Sinara Sandri, jornalista e coordenadora do FestFoto desde a sua criação, explica que, além de oferecer espaço para os artistas produzirem, o festival também tem como objetivo facilitar o acesso do público a esse tipo de mídia. “A fotografia é uma coisa muito popular e Porto Alegre tem um público enorme, a gente tem visitações muito expressivas”.

Os trabalhos escolhidos costumam tratar de temas relevantes e urgentes para a sociedade. Entre os destaques da convocatória deste ano está a mostra “Retratos da tragédia”, de Ricardo Ravanello. O fotógrafo passou quase dois anos produzindo um ensaio com familiares e sobreviventes do incêndio da Boate Kiss, de janeiro de 2013, em Santa Maria. 

Ravanello desenvolveu uma técnica única a partir do uso do colódio úmido, produto químico que passou a ser usado em fotografias na década de 1850, e a longa exposição da câmera. Um dos efeitos é deixar a foto com um aspecto “envelhecido”. Os contornos da imagem são, de certa forma, “deteriorados” pelo processo, como se a foto estivesse derretida ou queimada. Isso mistura-se com as marcas de queimaduras na pele dos sobreviventes, confundindo o público sobre o que é corpo e o que é química.

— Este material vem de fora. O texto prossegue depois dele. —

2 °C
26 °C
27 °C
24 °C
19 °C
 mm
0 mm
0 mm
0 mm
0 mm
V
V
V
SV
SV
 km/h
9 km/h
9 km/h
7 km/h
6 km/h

Por ser um processo antigo e complexo, o tempo exigido para capturar cada foto é muito maior que as alternativas digitais, às vezes chegando a quase 1h. “O processo de fotografar é muito mais sobre criar uma relação com as pessoas do que efetivamente capturar uma imagem”, define. Ravanello explica que pede para o modelo acompanhar a revelação com ele. “O meu desejo inicial era de tentar produzir algum tipo de experiência positiva. Tem aquele momento de catarse no laboratório quando a gente está ali com a luz vermelha e a imagem começa a aparecer. É sempre muito emocionante”.

Sinara relaciona a importância do festival justamente ao seu papel de questionar a maneira como enxergamos o mundo. “Em todo festival a gente aproveita para dizer que se a pessoa vai lá e volta com vontade de fotografar, de olhar as coisas do cotidiano de uma forma mais poética, nossa missão está cumprida”, pensa a idealizadora e curadora. “Você não precisa estar na Lua para enxergar uma coisa que seja bonita, que desperte a sensibilidade e seja um canal de expressão. O próprio cotidiano pode ser isso”.